Changing the name of an application while it's open may cause problems with the application.
This is caused by the same problem experienced in ScreenSaver: if you change the name of, or move, the folder of pictures to which ScreenSaver is pointing, it will lose track of it.
Both of these problems happen because Mac OS X dicourages the use of Aliases, system-standard data structures for referring to file system objects. Instead, applications are encouraged to use path names. The problem with a path name is that it’s fragile: if you move the item or change its name or the name of any of it’s enclosing directories, an extant path no longer points to that item.
Because Mac OS X encourages the use of pathnames in applications as references to files (via CFURLRef, among other mechanisms), applications are very likely to store these paths, despite the occasional feeble warning against doing so.
Now, it’s one thing for an individual application to make this mistake, but for Apple to endorse this behavior by warning users that they shouldn’t change the name of running applications, rather than letting those applications break.

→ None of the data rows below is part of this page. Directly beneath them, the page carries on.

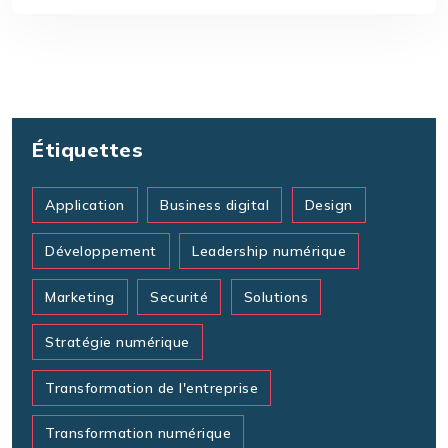
Étiquettes
Application
Business digital
Design
Développement
Leadership numérique
Marketing
Securité
Solutions
Stratégie numérique
Transformation de l'entreprise
Transformation numérique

Instead of forcing applications to do the right thing (store file system item references with Aliases, not paths), they make the user wrong by preventing (or at least discouraging) him from changing the name of a file.
Related to this is OS X’s emphasis of filename extension as the way to identify a file’s type. The filename is for use by the user, and the OS’s use of it should not impose any restrictions on what the file name can be.
In the case of filename extensions, Apple has gone to great lengths to try to hide the extension from the user. They still use a string of bytes to store an ID representing the file type, but what they’ve done is move the storage of those bytes on disk from a tidy, dedicated location to the end of the filename, where it gets in the way of the user. Though the hide it, it’s easy to get into situations where the user is either warned about changing the file extension (exposing it), or they inadvertently change the represented file type (without changing the underlying bytes). Bad, bad move, Apple.
It’s just another indication of how Apple has lost sight of what it takes to make a great OS: the details (to get really nit-picky, notice that the error message uses a single straight quote, instead of an apostrophe. It&rquo;s possible it just looks straight given the rendering). Ever since NeXT engineers crowded out Apple engineers, this has been the case.